**Aim of the exercise**
Whenever a line below includes the word "vacuum", copy that line.

★ ★ ★ ★ ★

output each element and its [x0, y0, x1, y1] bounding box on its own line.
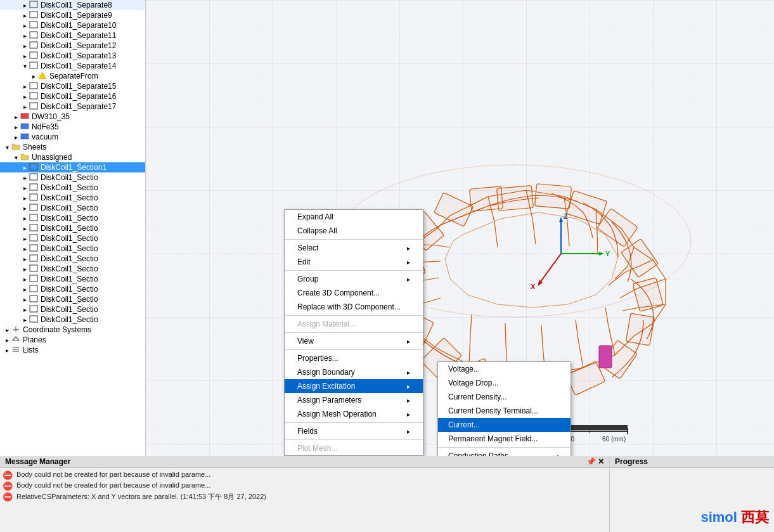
- tree-item-lists[interactable]: ▸Lists: [0, 345, 145, 355]
- ctx-item-assign-parameters[interactable]: Assign Parameters▸: [285, 393, 423, 407]
- tree-expand-ndfe35[interactable]: ▸: [11, 124, 20, 131]
- tree-item-sectio10[interactable]: ▸DiskCoil1_Sectio: [0, 254, 145, 264]
- tree-item-disk13[interactable]: ▸DiskCoil1_Separate13: [0, 51, 145, 61]
- tree-item-disk11[interactable]: ▸DiskCoil1_Separate11: [0, 30, 145, 41]
- tree-expand-sectio13[interactable]: ▸: [20, 286, 29, 293]
- tree-item-sectio15[interactable]: ▸DiskCoil1_Sectio: [0, 304, 145, 315]
- tree-expand-sectio11[interactable]: ▸: [20, 266, 29, 273]
- tree-item-sectio4[interactable]: ▸DiskCoil1_Sectio: [0, 193, 145, 203]
- tree-expand-unassigned[interactable]: ▾: [11, 154, 20, 161]
- tree-expand-sectio15[interactable]: ▸: [20, 306, 29, 313]
- tree-expand-coord[interactable]: ▸: [3, 327, 11, 334]
- tree-label-disk10: DiskCoil1_Separate10: [41, 21, 116, 30]
- submenu-item-current-density[interactable]: Current Density...: [438, 390, 571, 404]
- tree-item-sectio7[interactable]: ▸DiskCoil1_Sectio: [0, 223, 145, 233]
- tree-item-planes[interactable]: ▸Planes: [0, 335, 145, 345]
- tree-expand-dw310[interactable]: ▸: [11, 114, 20, 120]
- svg-text:60 (mm): 60 (mm): [602, 436, 626, 443]
- tree-expand-disk17[interactable]: ▸: [20, 103, 29, 110]
- tree-expand-disk13[interactable]: ▸: [20, 53, 29, 60]
- tree-expand-sectio12[interactable]: ▸: [20, 276, 29, 283]
- submenu-item-current-density-terminal[interactable]: Current Density Terminal...: [438, 404, 571, 418]
- tree-expand-sectio2[interactable]: ▸: [20, 174, 29, 181]
- submenu-item-voltage[interactable]: Voltage...: [438, 362, 571, 376]
- tree-item-sectio14[interactable]: ▸DiskCoil1_Sectio: [0, 294, 145, 304]
- ctx-item-select[interactable]: Select▸: [285, 241, 423, 255]
- tree-expand-sectio7[interactable]: ▸: [20, 225, 29, 232]
- tree-item-sectio11[interactable]: ▸DiskCoil1_Sectio: [0, 264, 145, 274]
- tree-item-sectio2[interactable]: ▸DiskCoil1_Sectio: [0, 172, 145, 183]
- ctx-item-assign-excitation[interactable]: Assign Excitation▸: [285, 379, 423, 393]
- svg-rect-28: [30, 306, 37, 312]
- ctx-item-group[interactable]: Group▸: [285, 272, 423, 286]
- tree-expand-sectio16[interactable]: ▸: [20, 316, 29, 323]
- tree-item-disk9[interactable]: ▸DiskCoil1_Separate9: [0, 10, 145, 20]
- tree-expand-disk15[interactable]: ▸: [20, 83, 29, 90]
- ctx-item-create3d[interactable]: Create 3D Component...: [285, 286, 423, 300]
- tree-item-dw310[interactable]: ▸DW310_35: [0, 112, 145, 122]
- tree-expand-lists[interactable]: ▸: [3, 347, 11, 354]
- tree-item-disk15[interactable]: ▸DiskCoil1_Separate15: [0, 81, 145, 91]
- tree-item-unassigned[interactable]: ▾Unassigned: [0, 152, 145, 162]
- ctx-item-properties[interactable]: Properties...: [285, 351, 423, 365]
- tree-expand-vacuum[interactable]: ▸: [11, 134, 20, 141]
- tree-expand-disk12[interactable]: ▸: [20, 42, 29, 49]
- tree-item-ndfe35[interactable]: ▸NdFe35: [0, 122, 145, 132]
- tree-item-disk17[interactable]: ▸DiskCoil1_Separate17: [0, 101, 145, 112]
- tree-item-disk14[interactable]: ▾DiskCoil1_Separate14: [0, 61, 145, 71]
- tree-item-coord[interactable]: ▸Coordinate Systems: [0, 325, 145, 335]
- tree-expand-disk10[interactable]: ▸: [20, 22, 29, 29]
- tree-expand-disk14[interactable]: ▾: [20, 63, 29, 70]
- tree-item-vacuum[interactable]: ▸vacuum: [0, 132, 145, 142]
- tree-expand-disk8[interactable]: ▸: [20, 2, 29, 9]
- tree-item-sectio12[interactable]: ▸DiskCoil1_Sectio: [0, 274, 145, 284]
- tree-item-separatefrom[interactable]: ▸SeparateFrom: [0, 71, 145, 81]
- tree-item-sectio6[interactable]: ▸DiskCoil1_Sectio: [0, 213, 145, 223]
- tree-expand-sectio10[interactable]: ▸: [20, 256, 29, 263]
- tree-expand-disk11[interactable]: ▸: [20, 32, 29, 39]
- ctx-separator: [285, 315, 423, 316]
- ctx-item-assign-mesh[interactable]: Assign Mesh Operation▸: [285, 407, 423, 421]
- ctx-item-edit[interactable]: Edit▸: [285, 255, 423, 269]
- tree-item-sectio13[interactable]: ▸DiskCoil1_Sectio: [0, 284, 145, 294]
- ctx-item-collapse-all[interactable]: Collapse All: [285, 224, 423, 238]
- tree-expand-sectio8[interactable]: ▸: [20, 235, 29, 242]
- tree-expand-sectio5[interactable]: ▸: [20, 205, 29, 212]
- tree-expand-sectio14[interactable]: ▸: [20, 296, 29, 303]
- tree-expand-sectio4[interactable]: ▸: [20, 195, 29, 202]
- ctx-item-assign-boundary[interactable]: Assign Boundary▸: [285, 365, 423, 379]
- tree-item-sectio9[interactable]: ▸DiskCoil1_Sectio: [0, 243, 145, 254]
- tree-expand-sectio3[interactable]: ▸: [20, 185, 29, 191]
- tree-expand-disk16[interactable]: ▸: [20, 93, 29, 100]
- message-manager-controls[interactable]: 📌 ✕: [586, 457, 604, 466]
- submenu-item-permanent-magnet[interactable]: Permanent Magnet Field...: [438, 432, 571, 446]
- tree-item-sectio16[interactable]: ▸DiskCoil1_Sectio: [0, 315, 145, 325]
- tree-expand-disk9[interactable]: ▸: [20, 12, 29, 19]
- tree-item-disk10[interactable]: ▸DiskCoil1_Separate10: [0, 20, 145, 30]
- ctx-item-view[interactable]: View▸: [285, 334, 423, 348]
- tree-item-sectio5[interactable]: ▸DiskCoil1_Sectio: [0, 203, 145, 213]
- ctx-item-replace3d[interactable]: Replace with 3D Component...: [285, 300, 423, 314]
- tree-expand-planes[interactable]: ▸: [3, 337, 11, 344]
- tree-item-sectio8[interactable]: ▸DiskCoil1_Sectio: [0, 233, 145, 243]
- svg-rect-14: [30, 164, 37, 170]
- tree-expand-separatefrom[interactable]: ▸: [29, 73, 38, 80]
- tree-expand-sheets[interactable]: ▾: [3, 144, 11, 151]
- submenu-item-conduction-paths[interactable]: Conduction Paths▸: [438, 449, 571, 456]
- tree-icon-sheet: [29, 21, 39, 30]
- ctx-item-fields[interactable]: Fields▸: [285, 424, 423, 438]
- tree-item-section1[interactable]: ▸DiskCoil1_Section1: [0, 162, 145, 172]
- viewport-3d[interactable]: Ansys: [146, 0, 774, 456]
- tree-item-disk16[interactable]: ▸DiskCoil1_Separate16: [0, 91, 145, 101]
- tree-expand-sectio9[interactable]: ▸: [20, 245, 29, 252]
- submenu-item-current[interactable]: Current...: [438, 418, 571, 432]
- ctx-item-expand-all[interactable]: Expand All: [285, 210, 423, 224]
- tree-item-sectio3[interactable]: ▸DiskCoil1_Sectio: [0, 183, 145, 193]
- tree-item-sheets[interactable]: ▾Sheets: [0, 142, 145, 152]
- tree-expand-sectio6[interactable]: ▸: [20, 215, 29, 222]
- tree-expand-section1[interactable]: ▸: [20, 164, 29, 171]
- tree-item-disk8[interactable]: ▸DiskCoil1_Separate8: [0, 0, 145, 10]
- tree-icon-rect: [29, 285, 39, 294]
- submenu-item-voltage-drop[interactable]: Voltage Drop...: [438, 376, 571, 390]
- tree-item-disk12[interactable]: ▸DiskCoil1_Separate12: [0, 41, 145, 51]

★ ★ ★ ★ ★

**Response area**
- tree-expand-vacuum[interactable]: ▸: [11, 134, 20, 141]
- tree-item-vacuum[interactable]: ▸vacuum: [0, 132, 145, 142]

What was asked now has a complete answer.